• _WHAT TO WORK ON_
Line by line, transcribe the data below exactly and pass over the images.

• _DATA EXTRACTS_
==*==
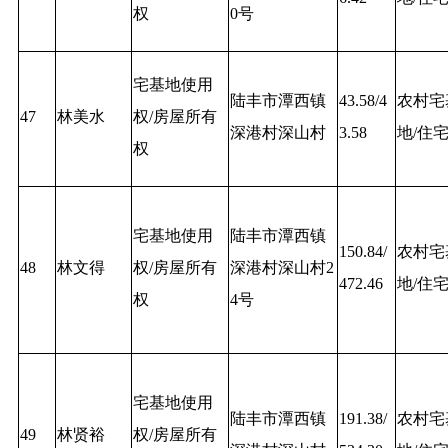
权
0号
宅基地使用
陆丰市潭西镇
43.58/4
农村宅
47
林美水
权/房屋所有
深港村深山村
3.58
地/住
权
宅基地使用
陆丰市潭西镇
150.84/
农村宅
48
林文得
权/房屋所有
深港村深山村2
472.46
地/住
权
4号
宅基地使用
陆丰市潭西镇
191.38/
农村宅
49
林贤裕
权/房屋所有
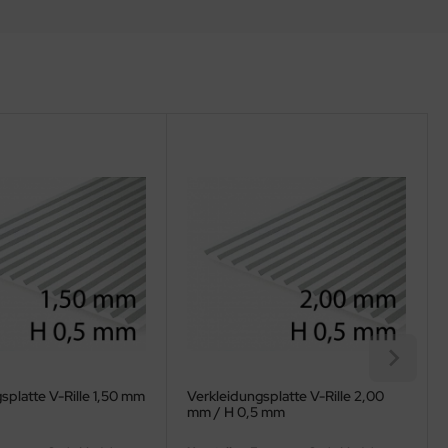
splatte V-Rille 1,50 mm
Verkleidungsplatte V-Rille 2,00
mm / H 0,5 mm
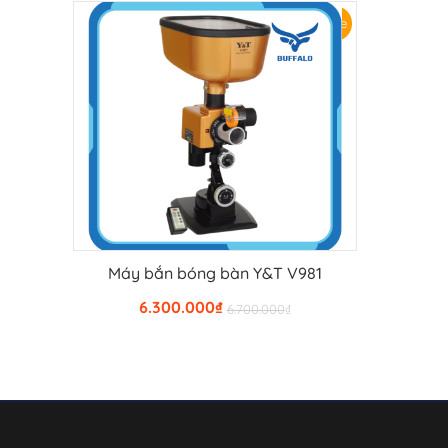
Sale
Máy bắn bóng bàn Y&T V981
THÊM VÀO GIỎ HÀNG
6.300.000
₫
6.700.000
₫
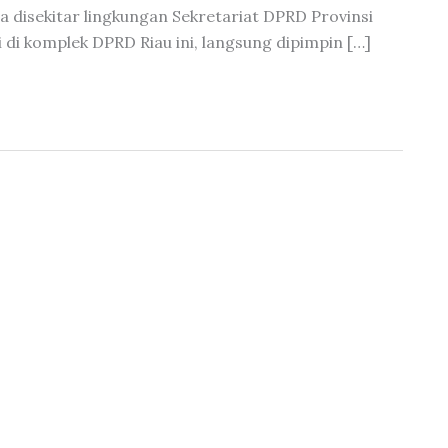
a disekitar lingkungan Sekretariat DPRD Provinsi
ri di komplek DPRD Riau ini, langsung dipimpin […]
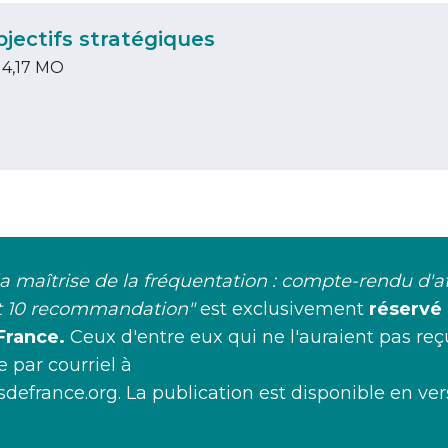
bjectifs stratégiques
 4,17 MO
a maîtrise de la fréquentation : compte-rendu d'ate
et 10 recommandation"
est exclusivement
réservé
France.
Ceux d'entre eux qui ne l'auraient pas re
 par courriel à
sdefrance.org
. La publication est disponible en ver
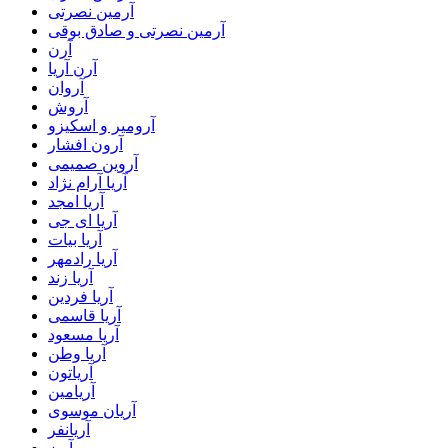
آرمین نصرتی
آرمین نصرتی و صادق بوقی
آرن
آرن آریا
آروان
آروش
آرومیر و اسکیزو
آرون افشار
آروین صمیمی
آریا آرام نژاد
آریا امجد
آریا ای جی
آریا بیات
آریا رادمهر
آریا زند
آریا فردین
آریا قاسمی
آریا مسعود
آریا وطن
آریاتون
آریامین
آریان موسوی
آریانفر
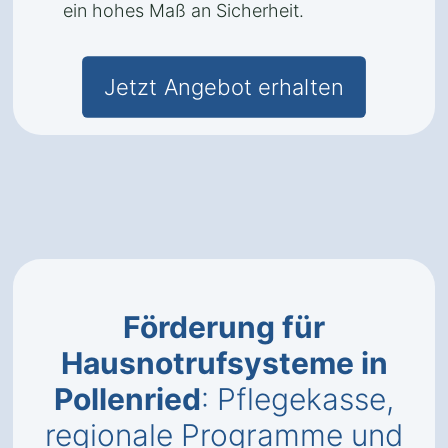
ein hohes Maß an Sicherheit.
Jetzt Angebot erhalten
Förderung für
Hausnotrufsysteme in
Pollenried
: Pflegekasse,
regionale Programme und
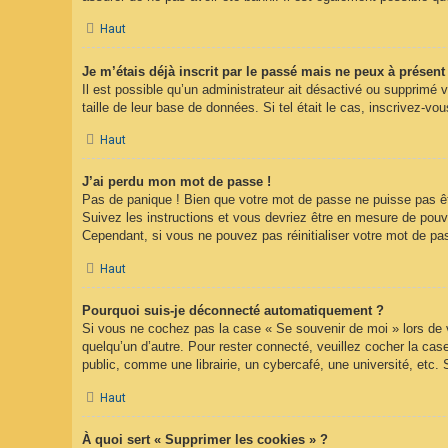
Haut
Je m’étais déjà inscrit par le passé mais ne peux à présen
Il est possible qu’un administrateur ait désactivé ou supprimé 
taille de leur base de données. Si tel était le cas, inscrivez-
Haut
J’ai perdu mon mot de passe !
Pas de panique ! Bien que votre mot de passe ne puisse pas être
Suivez les instructions et vous devriez être en mesure de pou
Cependant, si vous ne pouvez pas réinitialiser votre mot de pa
Haut
Pourquoi suis-je déconnecté automatiquement ?
Si vous ne cochez pas la case « Se souvenir de moi » lors de v
quelqu’un d’autre. Pour rester connecté, veuillez cocher la c
public, comme une librairie, un cybercafé, une université, etc. 
Haut
À quoi sert « Supprimer les cookies » ?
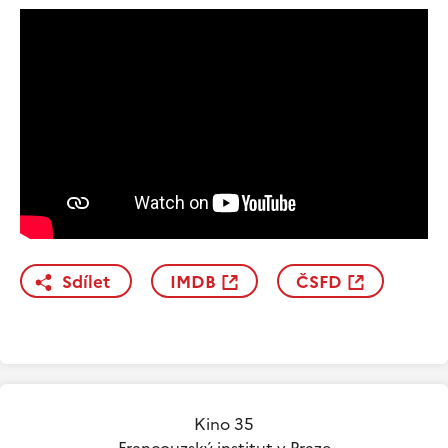
Sdílet
IMDB
ČSFD
Kino 35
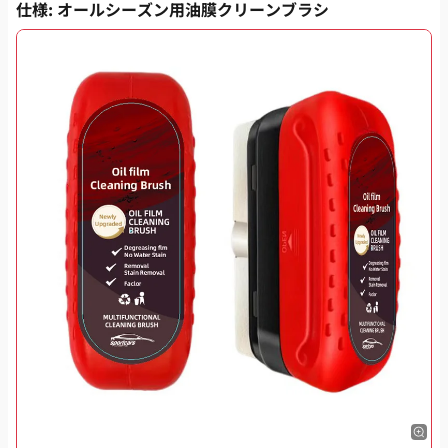
仕様
: オールシーズン用油膜クリーンブラシ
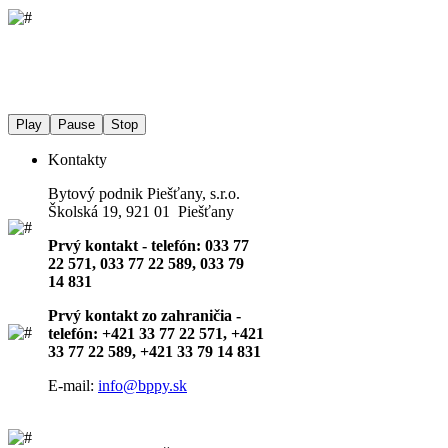
Play
Pause
Stop
Kontakty
Bytový podnik Piešťany, s.r.o.
Školská 19, 921 01 Piešťany
Prvý kontakt - telefón: 033 77
22 571, 033 77 22 589, 033 79
14 831
Prvý kontakt zo zahraničia -
telefón: +421 33 77 22 571, +421
33 77 22 589, +421 33 79 14 831
E-mail:
info@bppy.sk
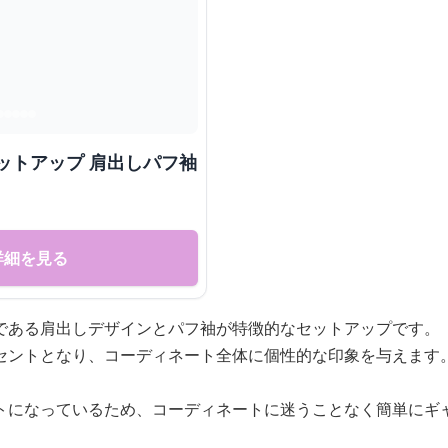
ットアップ 肩出しパフ袖
詳細を見る
である肩出しデザインとパフ袖が特徴的なセットアップです。
セントとなり、コーディネート全体に個性的な印象を与えます
トになっているため、コーディネートに迷うことなく簡単にギ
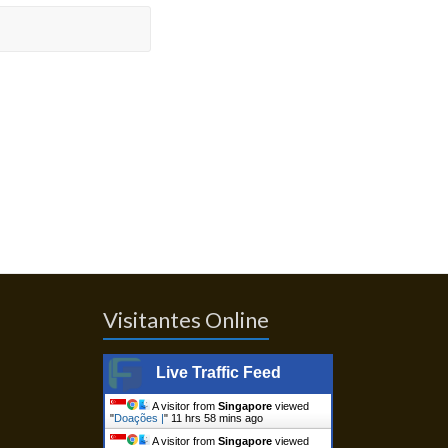
Visitantes Online
Live Traffic Feed
A visitor from
Singapore
viewed
"
Doações |
"
11 hrs 58 mins ago
A visitor from
Singapore
viewed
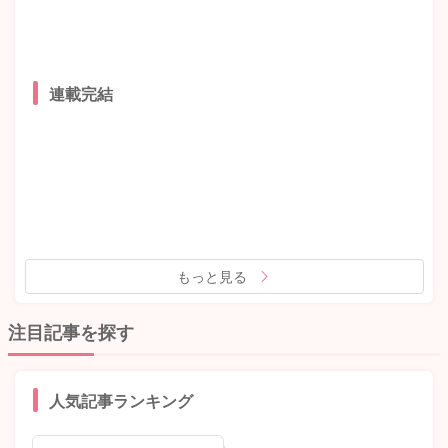
連載完結
もっと見る
注目記事を探す
人気記事ランキング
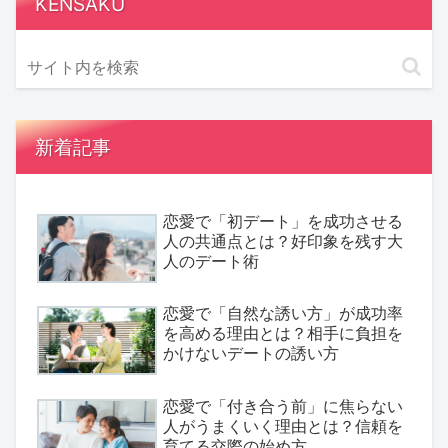
KENSAKU
新着記事
恋愛で「初デート」を成功させる
人の共通点とは？好印象を残す大
人のデート術
恋愛で「自然な誘い方」が成功率
を高める理由とは？相手に負担を
かけないデートの誘い方
恋愛で「付き合う前」に焦らない
人がうまくいく理由とは？信頼を
育てる交際の始め方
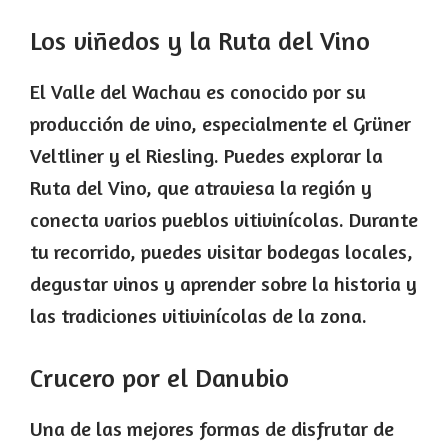
Los viñedos y la Ruta del Vino
El Valle del Wachau es conocido por su
producción de vino, especialmente el Grüner
Veltliner y el Riesling. Puedes explorar la
Ruta del Vino, que atraviesa la región y
conecta varios pueblos vitivinícolas. Durante
tu recorrido, puedes visitar bodegas locales,
degustar vinos y aprender sobre la historia y
las tradiciones vitivinícolas de la zona.
Crucero por el Danubio
Una de las mejores formas de disfrutar de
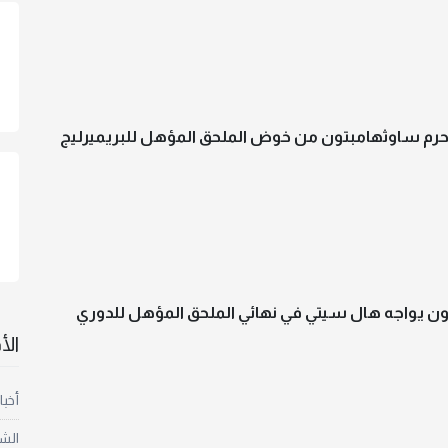
م ساوثهامبتون من خوض الملحق المؤهل للبريميرليج
ن يواجه هال سيتي في نهائي الملحق المؤهل للدوري
ال
أخبا
الش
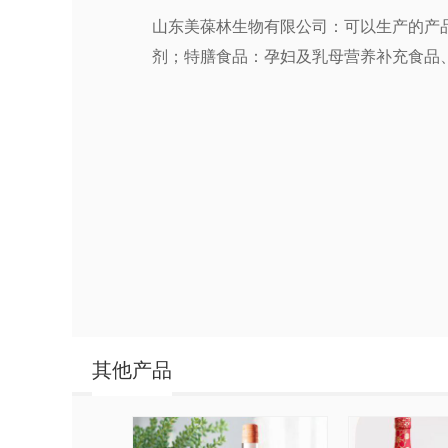
山东美葆林生物有限公司：可以生产的产
剂；特膳食品：孕妇及乳母营养补充食品
其他产品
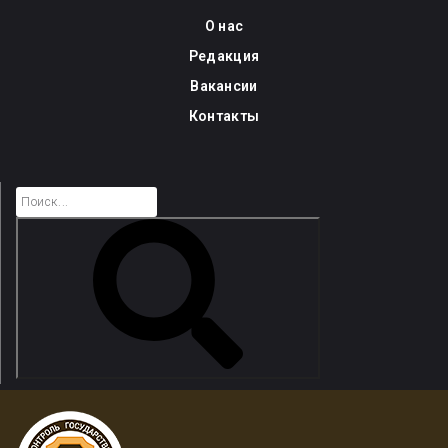
Skip
О нас
to
Редакция
content
Вакансии
Контакты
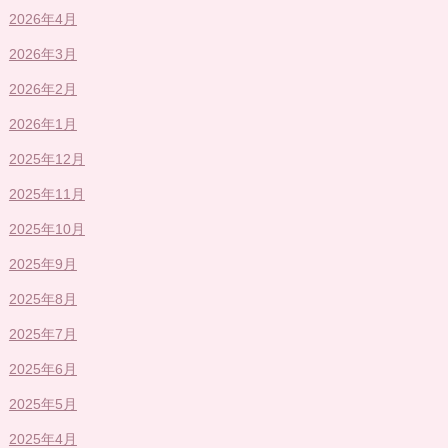
2026年4月
2026年3月
2026年2月
2026年1月
2025年12月
2025年11月
2025年10月
2025年9月
2025年8月
2025年7月
2025年6月
2025年5月
2025年4月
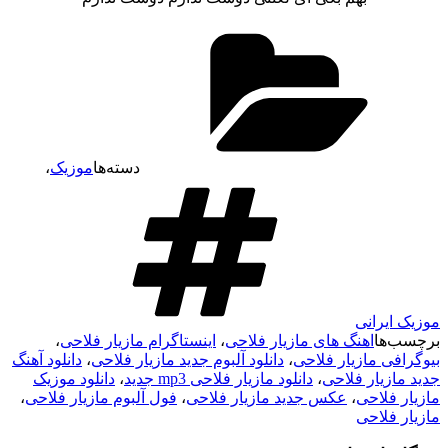
دسته‌ها
موزیک
،
موزیک ایرانی
برچسب‌ها
اهنگ های مازیار فلاحی
،
اینستاگرام مازیار فلاحی
،
بیوگرافی مازیار فلاحی
،
دانلود آلبوم جدید مازیار فلاحی
،
دانلود آهنگ
جدید مازیار فلاحی
،
دانلود مازیار فلاحی mp3 جدید
،
دانلود موزیک
مازیار فلاحی
،
عکس جدید مازیار فلاحی
،
فول آلبوم مازیار فلاحی
،
مازیار فلاحی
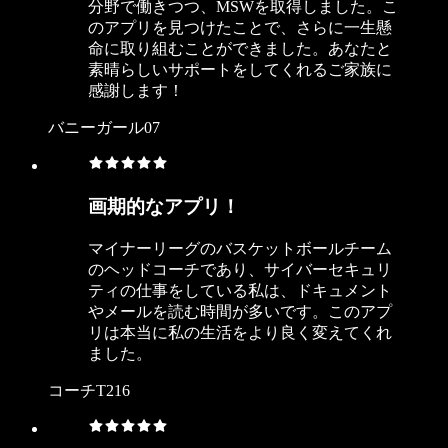
分野で働きつつ、MSWを取得しました。こ
のアプリを見つけたことで、さらに一生懸
命に取り組むことができました。あなたと
素晴らしいサポートをしてくれるご家族に
感謝します！
バニーガール07
画期的なアプリ！
マイナーリーグのバスケットボールチーム
のヘッドコーチであり、サイバーセキュリ
ティの仕事をしている私は、ドキュメント
やメールを読む時間が多いです。このアプ
リは本当に私の生活をより良く変えてくれ
ました。
コーチT216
==*==
• _WRITTEN ANSWER_
权
0号
宅基地使用
陆丰市潭西镇
43.58/4
农村宅
47
林美水
权/房屋所有
深港村深山村
3.58
地/住
权
宅基地使用
陆丰市潭西镇
150.84/
农村宅
48
林文得
权/房屋所有
深港村深山村2
472.46
地/住
权
4号
宅基地使用
陆丰市潭西镇
191.38/
农村宅
49
林贤裕
权/房屋所有
splatte V-Rille 1,50 mm
Verkleidungsplatte V-Rille 2,00
mm / H 0,5 mm
Sale
Máy bắn bóng bàn Y&T V981
THÊM VÀO GIỎ HÀNG
6.300.000
₫
6.700.000
₫
a disekitar lingkungan Sekretariat DPRD Provinsi
ri di komplek DPRD Riau ini, langsung dipimpin […]
bjectifs stratégiques
 4,17 MO
a maîtrise de la fréquentation : compte-rendu d'ate
et 10 recommandation"
est exclusivement
réservé
France.
Ceux d'entre eux qui ne l'auraient pas re
 par courriel à
sdefrance.org
. La publication est disponible en ver
آرمین نصرتی
آرمین نصرتی و صادق بوقی
آرن
آرن آریا
آروان
آروش
آرومیر و اسکیزو
آرون افشار
آروین صمیمی
آریا آرام نژاد
آریا امجد
آریا ای جی
آریا بیات
آریا رادمهر
آریا زند
آریا فردین
آریا قاسمی
آریا مسعود
آریا وطن
آریاتون
آریامین
آریان موسوی
آریانفر
ein hohes Maß an Sicherheit.
Jetzt Angebot erhalten
Förderung für
Hausnotrufsysteme in
Pollenried
: Pflegekasse,
regionale Programme und
Haut
Je m’étais déjà inscrit par le passé mais ne peux à présen
Il est possible qu’un administrateur ait désactivé ou supprimé 
taille de leur base de données. Si tel était le cas, inscrivez-
Haut
J’ai perdu mon mot de passe !
Pas de panique ! Bien que votre mot de passe ne puisse pas être
Suivez les instructions et vous devriez être en mesure de pou
Cependant, si vous ne pouvez pas réinitialiser votre mot de pa
Haut
Pourquoi suis-je déconnecté automatiquement ?
Si vous ne cochez pas la case « Se souvenir de moi » lors de v
quelqu’un d’autre. Pour rester connecté, veuillez cocher la c
public, comme une librairie, un cybercafé, une université, etc. 
Haut
À quoi sert « Supprimer les cookies » ?
Sdílet
IMDB
ČSFD
Kino 35
仕様
: オールシーズン用油膜クリーンブラシ
Play
Pause
Stop
Kontakty
Bytový podnik Piešťany, s.r.o.
Školská 19, 921 01 Piešťany
Prvý kontakt - telefón: 033 77
22 571, 033 77 22 589, 033 79
14 831
Prvý kontakt zo zahraničia -
telefón: +421 33 77 22 571, +421
33 77 22 589, +421 33 79 14 831
E-mail:
info@bppy.sk
ットアップ 肩出しパフ袖
詳細を見る
である肩出しデザインとパフ袖が特徴的なセットアップです。
セントとなり、コーディネート全体に個性的な印象を与えます
トになっているため、コーディネートに迷うことなく簡単にギ
Visitantes Online
Live Traffic Feed
A visitor from
Singapore
viewed
"
Doações |
"
11 hrs 58 mins ago
A visitor from
Singapore
viewed
連載完結
もっと見る
注目記事を探す
人気記事ランキング
KENSAKU
新着記事
恋愛で「初デート」を成功させる
人の共通点とは？好印象を残す大
人のデート術
恋愛で「自然な誘い方」が成功率
を高める理由とは？相手に負担を
かけないデートの誘い方
恋愛で「付き合う前」に焦らない
人がうまくいく理由とは？信頼を
育てる交際の始め方
Los viñedos y la Ruta del Vino
El Valle del Wachau es conocido por su
producción de vino, especialmente el Grüner
Veltliner y el Riesling. Puedes explorar la
Ruta del Vino, que atraviesa la región y
conecta varios pueblos vitivinícolas. Durante
tu recorrido, puedes visitar bodegas locales,
degustar vinos y aprender sobre la historia y
las tradiciones vitivinícolas de la zona.
Crucero por el Danubio
Una de las mejores formas de disfrutar de
م ساوثهامبتون من خوض الملحق المؤهل للبريميرليج
ن يواجه هال سيتي في نهائي الملحق المؤهل للدوري
ال
أخبا
الش
山东美葆林生物有限公司：可以生产的产
剂；特膳食品：孕妇及乳母营养补充食品
其他产品
Skip
О нас
to
Редакция
content
Вакансии
Контакты
2026年4月
2026年3月
2026年2月
2026年1月
2025年12月
2025年11月
2025年10月
2025年9月
2025年8月
2025年7月
2025年6月
2025年5月
2025年4月
دسته‌ها
موزیک
،
موزیک ایرانی
برچسب‌ها
اهنگ های مازیار فلاحی
،
اینستاگرام مازیار فلاحی
،
بیوگرافی مازیار فلاحی
،
دانلود آلبوم جدید مازیار فلاحی
،
دانلود آهنگ
جدید مازیار فلاحی
،
دانلود مازیار فلاحی mp3 جدید
،
دانلود موزیک
مازیار فلاحی
،
عکس جدید مازیار فلاحی
،
فول آلبوم مازیار فلاحی
،
مازیار فلاحی
分野で働きつつ、MSWを取得しました。こ
のアプリを見つけたことで、さらに一生懸
命に取り組むことができました。あなたと
素晴らしいサポートをしてくれるご家族に
感謝します！
バニーガール07
画期的なアプリ！
マイナーリーグのバスケットボールチーム
のヘッドコーチであり、サイバーセキュリ
ティの仕事をしている私は、ドキュメント
やメールを読む時間が多いです。このアプ
リは本当に私の生活をより良く変えてくれ
ました。
コーチT216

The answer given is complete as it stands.